A.R Timme-Laragy, S.I. Karchner, R.C. Harbeitner, A.G. McArthur, M.E. Hahn. 2013. Nrf2 gene regulation during oxidative stress in embryonic development. Presentation at the Society of Toxicology 52cd Annual Meeting, San Antonio, Texas.
A 5-day PhD course in Ecotoxicology with focus on Ecotoxicogenomics and Mechanism of Toxicity in aquatic as well as terrestrial ecosystems. The course will be held at the Sven Loven Center for marine research at Kristineberg, Fiskebäckskil located on the Swedish Westcoast. During the course, Dr. McArthur will be providing both lectures and computer labs related to an “Introduction to Microarray Approaches in Ecotoxicogenomics”.
Holowiecki, A., B. O’Shields, A.G McArthur, & M.J. Jenny. 2012. Inhibition of endogenous MTF-1 signaling in zebrafish embryos identifies novel role for MTF-1 in iron and heme homeostasis. Presentation at the Society of Toxicology 51st Annual Meeting, San Francisco, California.
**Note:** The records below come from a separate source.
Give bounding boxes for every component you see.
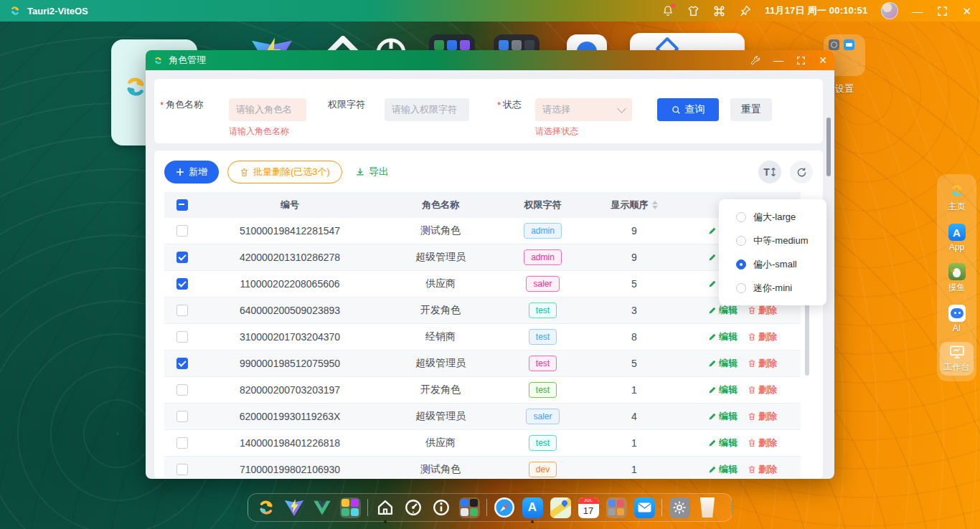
edit-button[interactable]: 编辑 bbox=[708, 304, 738, 317]
window-scrollbar[interactable] bbox=[826, 118, 831, 176]
row-name: 超级管理员 bbox=[380, 357, 501, 370]
role-name-input[interactable]: 请输入角色名 bbox=[229, 98, 306, 121]
sidebar-item-app[interactable]: A App bbox=[940, 221, 974, 254]
permission-tag: test bbox=[529, 356, 557, 371]
calendar-icon[interactable]: JUL17 bbox=[578, 497, 599, 518]
row-checkbox[interactable] bbox=[176, 252, 188, 263]
home-icon[interactable] bbox=[374, 497, 396, 518]
select-all-checkbox[interactable] bbox=[176, 199, 188, 211]
trash-icon[interactable] bbox=[697, 497, 718, 518]
row-checkbox[interactable] bbox=[176, 225, 188, 237]
search-button[interactable]: 查询 bbox=[657, 98, 719, 121]
delete-button-label: 删除 bbox=[758, 304, 777, 317]
delete-button[interactable]: 删除 bbox=[748, 410, 777, 423]
app-store-icon[interactable]: A bbox=[522, 497, 543, 518]
refresh-icon[interactable] bbox=[790, 161, 813, 184]
mail-icon[interactable] bbox=[633, 497, 655, 518]
batch-delete-button[interactable]: 批量删除(已选3个) bbox=[227, 161, 342, 184]
launchpad-folder-icon[interactable] bbox=[606, 497, 627, 518]
permission-input[interactable]: 请输入权限字符 bbox=[385, 98, 469, 121]
delete-button[interactable]: 删除 bbox=[748, 330, 777, 343]
minimize-icon[interactable]: — bbox=[912, 6, 923, 16]
table-scrollbar[interactable] bbox=[805, 304, 809, 376]
text-size-icon[interactable]: T bbox=[758, 161, 781, 184]
sidebar-item-workbench[interactable]: 工作台 bbox=[940, 342, 974, 376]
trash-icon bbox=[748, 439, 756, 447]
header-name: 角色名称 bbox=[380, 199, 501, 211]
header-order: 显示顺序 bbox=[584, 199, 684, 211]
status-select[interactable]: 请选择 bbox=[535, 98, 632, 121]
text-size-option[interactable]: 迷你-mini bbox=[719, 276, 826, 300]
menu-option-label: 偏小-small bbox=[753, 258, 797, 271]
window-close-icon[interactable]: ✕ bbox=[819, 54, 827, 66]
window-titlebar[interactable]: 角色管理 — ✕ bbox=[146, 50, 834, 70]
duck-icon bbox=[948, 263, 966, 280]
delete-button[interactable]: 删除 bbox=[748, 463, 777, 476]
window-minimize-icon[interactable]: — bbox=[773, 54, 783, 66]
dashboard-gauge-icon[interactable] bbox=[402, 497, 424, 518]
add-button[interactable]: 新增 bbox=[164, 161, 219, 184]
settings-gear-icon[interactable] bbox=[669, 497, 690, 518]
row-checkbox[interactable] bbox=[176, 358, 188, 369]
delete-button[interactable]: 删除 bbox=[748, 437, 777, 449]
info-icon[interactable] bbox=[430, 497, 452, 518]
workbench-monitor-icon bbox=[949, 344, 965, 360]
table-row: 510000198412281547 测试角色 admin 9 编辑 删除 bbox=[164, 218, 801, 244]
pin-icon[interactable] bbox=[739, 5, 751, 17]
edit-button[interactable]: 编辑 bbox=[708, 410, 738, 423]
delete-button[interactable]: 删除 bbox=[748, 357, 777, 370]
sidebar-item-home[interactable]: 主页 bbox=[940, 180, 974, 215]
apps-folder-icon[interactable] bbox=[458, 497, 480, 518]
export-button[interactable]: 导出 bbox=[355, 166, 389, 178]
window-maximize-icon[interactable] bbox=[796, 56, 806, 65]
edit-button[interactable]: 编辑 bbox=[708, 330, 738, 343]
row-checkbox[interactable] bbox=[176, 278, 188, 290]
fullscreen-icon[interactable] bbox=[936, 5, 948, 17]
row-checkbox[interactable] bbox=[176, 384, 188, 396]
bell-icon[interactable] bbox=[661, 5, 674, 17]
edit-button[interactable]: 编辑 bbox=[708, 437, 738, 449]
sort-caret-icon[interactable] bbox=[652, 201, 658, 209]
row-checkbox[interactable] bbox=[176, 437, 188, 449]
tauri-logo-icon[interactable] bbox=[255, 497, 277, 518]
edit-pencil-icon bbox=[708, 412, 717, 421]
system-clock[interactable]: 11月17日 周一 00:10:51 bbox=[765, 4, 867, 17]
text-size-option[interactable]: 中等-medium bbox=[719, 229, 826, 252]
edit-button[interactable]: 编辑 bbox=[708, 357, 738, 370]
wrench-icon[interactable] bbox=[750, 55, 760, 65]
user-avatar[interactable] bbox=[881, 2, 898, 19]
trash-icon bbox=[748, 412, 756, 421]
row-name: 测试角色 bbox=[380, 463, 501, 476]
status-label-wrap: * 状态 bbox=[497, 98, 535, 111]
safari-icon[interactable] bbox=[494, 497, 515, 518]
reset-button[interactable]: 重置 bbox=[730, 98, 772, 121]
row-checkbox[interactable] bbox=[176, 331, 188, 343]
theme-skin-icon[interactable] bbox=[687, 5, 699, 17]
close-icon[interactable]: ✕ bbox=[962, 6, 971, 16]
edit-button[interactable]: 编辑 bbox=[708, 463, 738, 476]
permission-tag: saler bbox=[526, 409, 559, 424]
sidebar-item-ai[interactable]: AI bbox=[940, 302, 974, 335]
dev-folder-icon[interactable] bbox=[339, 497, 361, 518]
edit-button-label: 编辑 bbox=[719, 437, 738, 449]
text-size-option[interactable]: 偏小-small bbox=[719, 252, 826, 276]
text-size-option[interactable]: 偏大-large bbox=[719, 205, 826, 229]
command-icon[interactable] bbox=[713, 5, 725, 17]
row-checkbox[interactable] bbox=[176, 411, 188, 422]
row-order: 4 bbox=[584, 411, 684, 422]
clock-icon bbox=[829, 39, 839, 50]
vue-logo-icon[interactable] bbox=[311, 497, 333, 518]
maps-icon[interactable] bbox=[550, 497, 571, 518]
row-id: 420000201310286278 bbox=[200, 252, 380, 263]
edit-button[interactable]: 编辑 bbox=[708, 383, 738, 396]
row-checkbox[interactable] bbox=[176, 305, 188, 316]
role-name-label-wrap: * 角色名称 bbox=[160, 98, 229, 111]
os-brand[interactable]: Tauri2-ViteOS bbox=[9, 4, 88, 17]
delete-button[interactable]: 删除 bbox=[748, 383, 777, 396]
sidebar-item-moyu[interactable]: 摸鱼 bbox=[940, 261, 974, 296]
vite-logo-icon[interactable] bbox=[283, 497, 305, 518]
row-checkbox[interactable] bbox=[176, 464, 188, 475]
row-order: 1 bbox=[584, 464, 684, 475]
trash-icon bbox=[748, 306, 756, 315]
delete-button[interactable]: 删除 bbox=[748, 304, 777, 317]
The MTF-1 transcription factor is considered to be a master regulator of zinc homoestasis. In an effort to develop novel molecular tools, we previously characterized a constitutively nuclear, dominant-negative zebrafish MTF-1/eGFP fusion protein (dnMTF-1). To test the in vivo effectiveness of the dnMTF-1, in vitro transcribed dnMTF-1 mRNA was microinjected into zebrafish embryos (2-cell stage) and transcriptomic profiling was performed using an Agilent 4 x 44K array on 28- and 36-hpf embryos. A total of 594 and 560 probes were identified as differentially expressed at 28 hpf and 36 hpf, respectively, with interesting overlaps between timepoints. There were several main categories of genes affected by the inhibition of MTF-1 signaling including novel observations in iron and heme homeostasis. Hepcidin, a peptide hormone that regulates iron homestasis, was not affected at 28 hpf but was significantly downregulated 2-fold at 36 hpf by inhibition of MTF-1 signaling. In contrast the major heme-binding protein, hemopexin, was significantly upregulated (3.7 and 2.6 fold) at each timepoint. To investigate the responsiveness of these two genes to an MTF-1 activator, 72 hpf zebrafish embryos were exposed to concentrations of Cd (50, 100, 150 µM) for 4 or 24 hours and gene expression was determined by real-time PCR. Interestingly, hemopexin was significantly downregulated by all Cd doses at both timepoints while hepcidin was significantly upregulated only after 24 hours of Cd exposure. 72 hpf zebrafish embryos were further exposed to hemin concentrations (50, 100, 150 µM) for 4 and 24 hours and gene expression was determined by real-time PCR. Both hepcidin and metallothionein were significantly upregulated after 4 hours of hemin exposure at the highest concentration, while hemopexin expression remained consistent. However after 24 hours of hemin exposure, hemopexin was significantly downregulated at the highest hemin concentration while hepcidin and metallothionein appeared unaffected. A search of the 3kb upstream of the transcription start site identified multiple MTF-1 binding sites within the proximal promoter of the hemopexin gene. The current observations suggest a novel role for MTF-1 as a transcriptional repressor of hemopexin in response to Cd or hemin exposure.